[[ Given records, beginning ]]

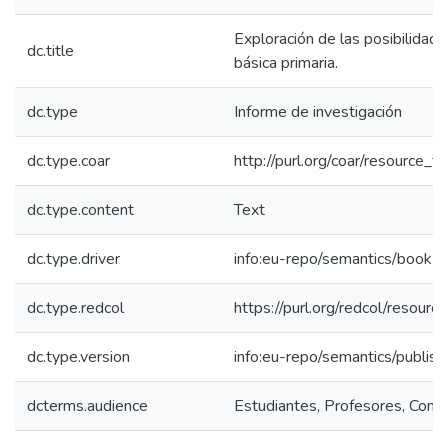
Exploración de las posibilidad
dc.title
básica primaria.
dc.type
Informe de investigación
dc.type.coar
http://purl.org/coar/resource_
dc.type.content
Text
dc.type.driver
info:eu-repo/semantics/book
dc.type.redcol
https://purl.org/redcol/resourc
dc.type.version
info:eu-repo/semantics/publis
dcterms.audience
Estudiantes, Profesores, Comun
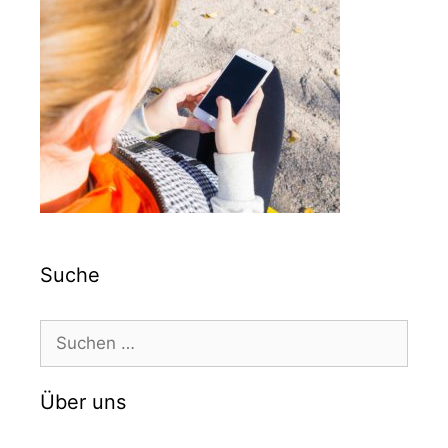
Suche
Suchen
nach:
Über uns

[[ Given records, end ]]

**Work request:** Give back every entry verbatim. No pictures belong in the copy.

**Response for this exercise:**
Exploración de las posibilidad
dc.title
básica primaria.
dc.type
Informe de investigación
dc.type.coar
http://purl.org/coar/resource_
dc.type.content
Text
dc.type.driver
info:eu-repo/semantics/book
dc.type.redcol
https://purl.org/redcol/resourc
dc.type.version
info:eu-repo/semantics/publis
dcterms.audience
Estudiantes, Profesores, Comun
Suche
Suchen
nach:
Über uns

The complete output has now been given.